Surat Niat, yang membuka jalan bagi kesepakatan lebih lanjut, baru-baru ini ditandatangani atas nama Presiden Indonesia Prabowo Subianto dan CEO Babcock, David Lockwood, dan mengikuti PMP yang disepakati pada November 2025 antara Babcock dan Pemerintah Indonesia untuk bersama-sama mengembangkan kemampuan maritim untuk angkatan laut, industri perikanan, dan pada gilirannya, ketahanan pangan Indonesia. Dalam waktu singkat ini, kemajuan signifikan telah dicapai antara Babcock dan Kementerian Pertahanan Indonesia.

Babcock terus memainkan peran kunci dalam memperkuat kemitraan pertahanan internasional, sambil memberikan dan mendorong manfaat ekonomi dan sosial bagi komunitas di seluruh Inggris. Kesepakatan baru ini mengakui peran strategis Babcock dalam mendukung rencana penting Presiden Indonesia, Prabowo Subianto, dalam bidang kemaritiman dan kemakmuran yang akan melihat investasi besar dalam industri galangan kapal Indonesia untuk mendukung modernisasi lebih lanjut, revitalisasi komunitas nelayan, meningkatkan pertahanan dan keamanan maritim negara, dan meningkatkan ketahanan pangan.

Perdana Menteri Keir Starmer, mengatakan:

“Tak peduli di mana saya berada, memberikan keuntungan bagi masyarakat pekerja di rumah selalu menjadi prioritas saya. Tahap selanjutnya dari kemitraan kami dengan Indonesia hari ini adalah suara keyakinan yang kuat terhadap Inggris, menjaga ratusan pekerja berkeahlian tinggi di sini di Rosyth dan memperkuat masa depan pembangunan kapal kelas dunia kami.”

Presiden Prabowo Subianto, kata:

“Saya telah bertemu dengan CEO Babcock. Kami senang melanjutkan kemitraan maritim ini. Saya pikir ini sangat penting dan strategis bagi Indonesia. Hal ini merupakan bagian vital dari pengembangan ekonomi maritim kami.”

David Lockwood, CEO Babcock, mengatakan:

“Program Kemitraan Maritim antara Babcock dan Indonesia difokuskan pada memajukan kemampuan pertahanan dan maritim, infrastruktur, dan rantai pasok, sambil menciptakan lapangan kerja dan kemakmuran bagi komunitas lokal.

“Sebagai mitra industri utama dalam program ini, kami sedang membangun aliansi yang kuat dan langgeng yang tidak hanya akan mendukung tujuan maritim Indonesia tetapi juga akan menjaga dan mengembangkan lapangan kerja di kedua negara.
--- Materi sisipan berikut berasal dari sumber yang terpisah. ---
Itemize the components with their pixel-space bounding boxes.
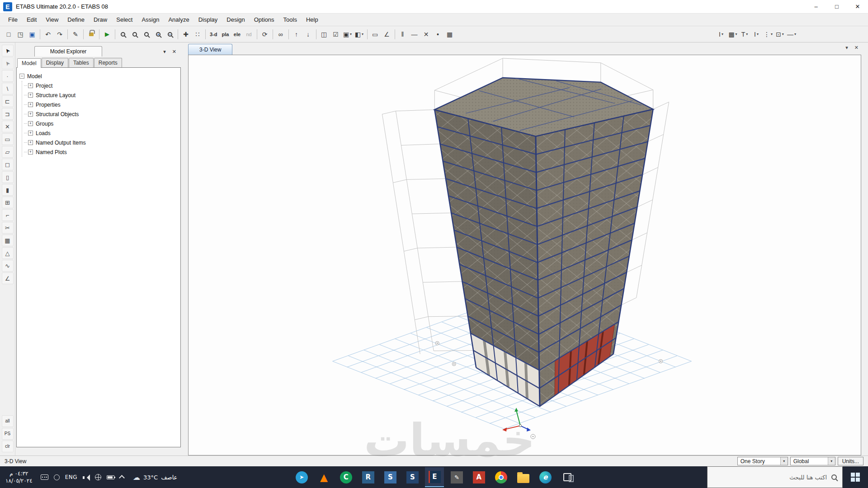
edit-pencil-button[interactable]: ✎ xyxy=(70,29,81,40)
menu-options[interactable]: Options xyxy=(250,14,279,25)
start-button[interactable] xyxy=(843,466,868,488)
chevron-down-icon[interactable]: ▾ xyxy=(780,457,788,465)
tree-node-named-plots[interactable]: +Named Plots xyxy=(24,147,178,157)
taskbar-weather[interactable]: ☁ 33°C عاصف xyxy=(127,473,184,482)
tab-3d-view[interactable]: 3-D View xyxy=(188,44,232,55)
expand-box-icon[interactable]: + xyxy=(28,121,33,126)
tab-reports[interactable]: Reports xyxy=(94,58,122,67)
language-indicator[interactable]: ENG xyxy=(65,474,77,480)
save-model-button[interactable]: ▣ xyxy=(27,29,38,40)
model-explorer-title[interactable]: Model Explorer xyxy=(34,46,102,56)
taskbar-app-notes[interactable]: ✎ xyxy=(447,467,466,487)
view-options-button[interactable]: ▣▾ xyxy=(342,29,353,40)
menu-file[interactable]: File xyxy=(4,14,22,25)
shell-fill-options-button[interactable]: ▩▾ xyxy=(727,29,738,40)
taskbar-app-vlc[interactable]: ▲ xyxy=(314,467,333,487)
tree-node-loads[interactable]: +Loads xyxy=(24,128,178,138)
measure-tool-button[interactable]: ∠ xyxy=(2,272,14,284)
section-cut-options-button[interactable]: I▾ xyxy=(751,29,762,40)
object-view-options-button[interactable]: ◧▾ xyxy=(354,29,365,40)
taskbar-app-autocad[interactable]: A xyxy=(469,467,488,487)
rotate-3d-view-button[interactable]: ⟳ xyxy=(259,29,270,40)
taskbar-app-safe[interactable]: S xyxy=(403,467,422,487)
frame-label-options-button[interactable]: I▾ xyxy=(716,29,726,40)
menu-define[interactable]: Define xyxy=(63,14,89,25)
draw-frame-button[interactable]: \ xyxy=(2,83,14,94)
people-icon[interactable] xyxy=(54,474,60,480)
select-all-button[interactable]: all xyxy=(2,415,14,427)
taskbar-app-revit[interactable]: R xyxy=(359,467,377,487)
undo-button[interactable]: ↶ xyxy=(42,29,53,40)
draw-spline-button[interactable]: ∿ xyxy=(2,260,14,272)
previous-zoom-button[interactable] xyxy=(141,29,152,40)
expand-box-icon[interactable]: + xyxy=(28,131,33,136)
tree-node-properties[interactable]: +Properties xyxy=(24,100,178,109)
expand-box-icon[interactable]: + xyxy=(28,150,33,155)
menu-help[interactable]: Help xyxy=(302,14,323,25)
cut-section-button[interactable]: ✂ xyxy=(2,222,14,234)
hidden-icons-chevron[interactable] xyxy=(119,475,125,481)
menu-view[interactable]: View xyxy=(41,14,63,25)
draw-floor-button[interactable]: ▭ xyxy=(2,133,14,145)
run-analysis-button[interactable]: ▶ xyxy=(102,29,113,40)
units-button[interactable]: Units... xyxy=(838,457,863,465)
line-style-options-button[interactable]: —▾ xyxy=(786,29,797,40)
object-shrink-button[interactable]: ∷ xyxy=(192,29,203,40)
mesh-object-button[interactable]: ▦ xyxy=(2,235,14,246)
3d-model-viewport[interactable] xyxy=(189,55,861,455)
collapse-box-icon[interactable]: − xyxy=(19,74,24,79)
taskbar-app-chrome[interactable] xyxy=(491,467,510,487)
menu-edit[interactable]: Edit xyxy=(22,14,41,25)
select-check-button[interactable]: ☑ xyxy=(330,29,341,40)
pan-button[interactable]: ✚ xyxy=(180,29,191,40)
quick-draw-frame-button[interactable]: ⊏ xyxy=(2,95,14,107)
view-3d-button[interactable]: 3-d xyxy=(208,29,219,40)
zoom-out-button[interactable] xyxy=(165,29,175,40)
coordinate-system-select[interactable]: Global ▾ xyxy=(790,457,835,465)
view-collapse-icon[interactable]: ▾ xyxy=(845,45,848,51)
minimize-button[interactable]: – xyxy=(806,0,826,13)
measure-angle-button[interactable]: ∠ xyxy=(382,29,392,40)
taskbar-clock[interactable]: ٠٤:٣٢ م ١٨/٠٥/٢٠٢٤ xyxy=(0,470,38,484)
previous-selection-button[interactable]: PS xyxy=(2,428,14,440)
taskbar-search[interactable]: اكتب هنا للبحث xyxy=(707,466,843,488)
delete-object-button[interactable]: ✕ xyxy=(2,121,14,132)
text-size-options-button[interactable]: T▾ xyxy=(739,29,750,40)
lock-model-button[interactable] xyxy=(86,29,97,40)
tree-node-groups[interactable]: +Groups xyxy=(24,119,178,128)
view-close-icon[interactable]: ✕ xyxy=(854,45,859,51)
move-down-button[interactable]: ↓ xyxy=(303,29,314,40)
move-up-button[interactable]: ↑ xyxy=(291,29,302,40)
reshape-object-button[interactable]: ➤ xyxy=(2,57,14,69)
tab-model[interactable]: Model xyxy=(17,58,41,68)
network-icon[interactable] xyxy=(95,474,101,480)
draw-door-button[interactable]: ⌐ xyxy=(2,209,14,221)
column-display-button[interactable]: ‖ xyxy=(397,29,408,40)
close-button[interactable]: ✕ xyxy=(847,0,868,13)
clear-selection-button[interactable]: clr xyxy=(2,441,14,452)
taskbar-app-telegram[interactable]: ➤ xyxy=(292,467,311,487)
rubber-band-zoom-button[interactable] xyxy=(118,29,128,40)
perspective-toggle-button[interactable]: ∞ xyxy=(275,29,286,40)
beam-display-button[interactable]: — xyxy=(409,29,420,40)
chevron-down-icon[interactable]: ▾ xyxy=(828,457,835,465)
menu-draw[interactable]: Draw xyxy=(89,14,112,25)
taskbar-app-camtasia[interactable]: C xyxy=(336,467,355,487)
expand-box-icon[interactable]: + xyxy=(28,93,33,98)
story-mode-select[interactable]: One Story ▾ xyxy=(737,457,788,465)
tree-node-model[interactable]: − Model xyxy=(19,71,178,81)
tree-node-named-output-items[interactable]: +Named Output Items xyxy=(24,138,178,147)
zoom-in-button[interactable] xyxy=(153,29,164,40)
tab-tables[interactable]: Tables xyxy=(69,58,94,67)
joint-display-button[interactable]: • xyxy=(433,29,443,40)
model-canvas[interactable] xyxy=(188,55,861,455)
expand-box-icon[interactable]: + xyxy=(28,112,33,117)
similar-stories-button[interactable]: ◫ xyxy=(319,29,330,40)
quick-draw-wall-button[interactable]: ▮ xyxy=(2,184,14,196)
menu-tools[interactable]: Tools xyxy=(279,14,302,25)
tree-node-structural-objects[interactable]: +Structural Objects xyxy=(24,109,178,119)
plan-view-button[interactable]: pla xyxy=(220,29,231,40)
expand-box-icon[interactable]: + xyxy=(28,140,33,145)
taskbar-app-task-view[interactable] xyxy=(558,467,577,487)
draw-dimension-button[interactable]: △ xyxy=(2,247,14,259)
Pesanan kerja pertama ini, dalam kerangka semacam itu, menandakan pentingnya kecepatan dan kemajuan yang diperlukan untuk mewujudkan transformasi maritim Presiden Prabowo Subianto dan memperkuat keberhasilan desain ekspor Arrowhead 140 kami.”

Komentar Berita Angkatan Laut:

Dua fregat Arrowhead 140 sudah dalam tahap produksi di pembuat kapal lokal PT PAL Indonesia, sebagai bagian dari program Merah Putih. Pada 18 Desember 2025, lambung pertama dinamai dan diluncurkan. Kapal tersebut merupakan kapal utama dari program dua fregat, yang dibangun oleh pembuat kapal milik negara PT PAL Indonesia berdasarkan desain Arrowhead 140 Babcock. Konstruksi KRI Balaputradewa dimulai dengan pemotongan baja pada Desember 2022, diikuti dengan peletakan lunas pada Agustus 2023.

Seperti yang telah dilaporkan oleh Naval News sebelumnya, fregat kelas Merah Putih ditandai dengan penggunaan sistem pertempuran buatan Turki secara luas. Kapal-kapal ini akan dilengkapi dengan, antara lain, sensor dan sistem radar yang dikembangkan oleh ASELSAN, manajemen pertempuran dari HAVELSAN, serta rudal dan VLS dari ROKETSAN.